Pillar page

AI Software Development

A proven process for automating software development with a team of AI agents — from requirements analysis, through coding and multi-layer testing (unit, integration, E2E, security, performance), all the way to production deployment with a complete audit trail.

We operate a team of specialized AI agents that participates in every stage of the software development lifecycle — from requirements analysis, through architecture design, coding and multi-layer testing, all the way to code review, documentation and deployment with a complete audit trail.

This is how we build our own ESKOM AI products — the HybridCrew multi-agent platform, the Compliance audit system, the KRS+CRBR microservice and a portfolio of integrations. We apply the same process in client projects: both for greenfield microservices and for legacy system modernization.

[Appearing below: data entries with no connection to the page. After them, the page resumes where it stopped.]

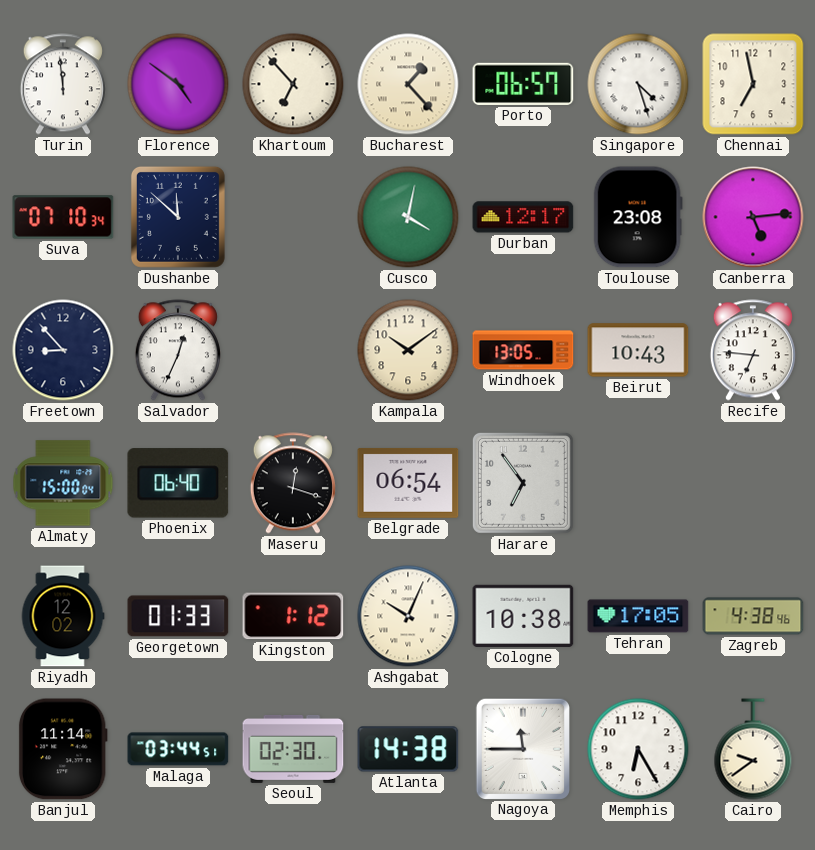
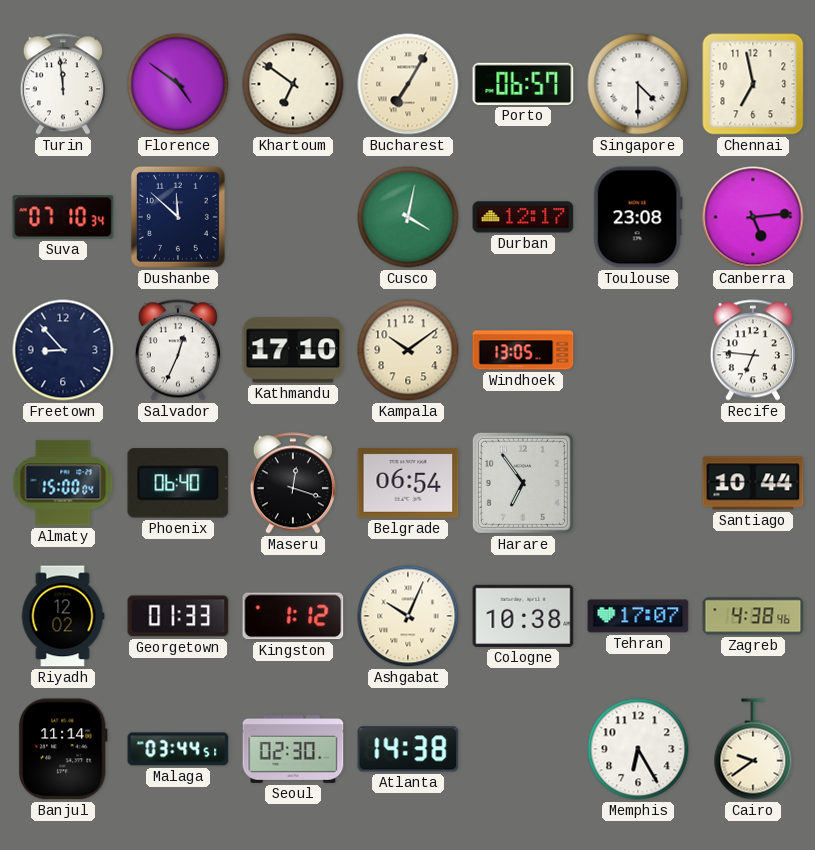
Khartoum: 6:53 -> 6:51
Bucharest: 1:23 -> 7:05
Singapore: 4:27 -> 4:30
Kathmandu: none -> 17:10
Beirut: 10:43 -> none
Santiago: none -> 10:44
Tehran: 17:05 -> 17:07
Nagoya: 11:45 -> none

This article describes how it works in practice: which tasks the agents take over, which remain with humans, what tests we run, and why this process is repeatable across project types.

Why automate software development?

A classic software development cycle (analysis → code → tests → review → deploy) typically takes 2-4 weeks for a medium-sized feature in a mature team. Most of that time goes to repetitive tasks: writing boilerplate, generating unit tests, reviewing changes, updating documentation, generating database migrations. All of them are automation-friendly.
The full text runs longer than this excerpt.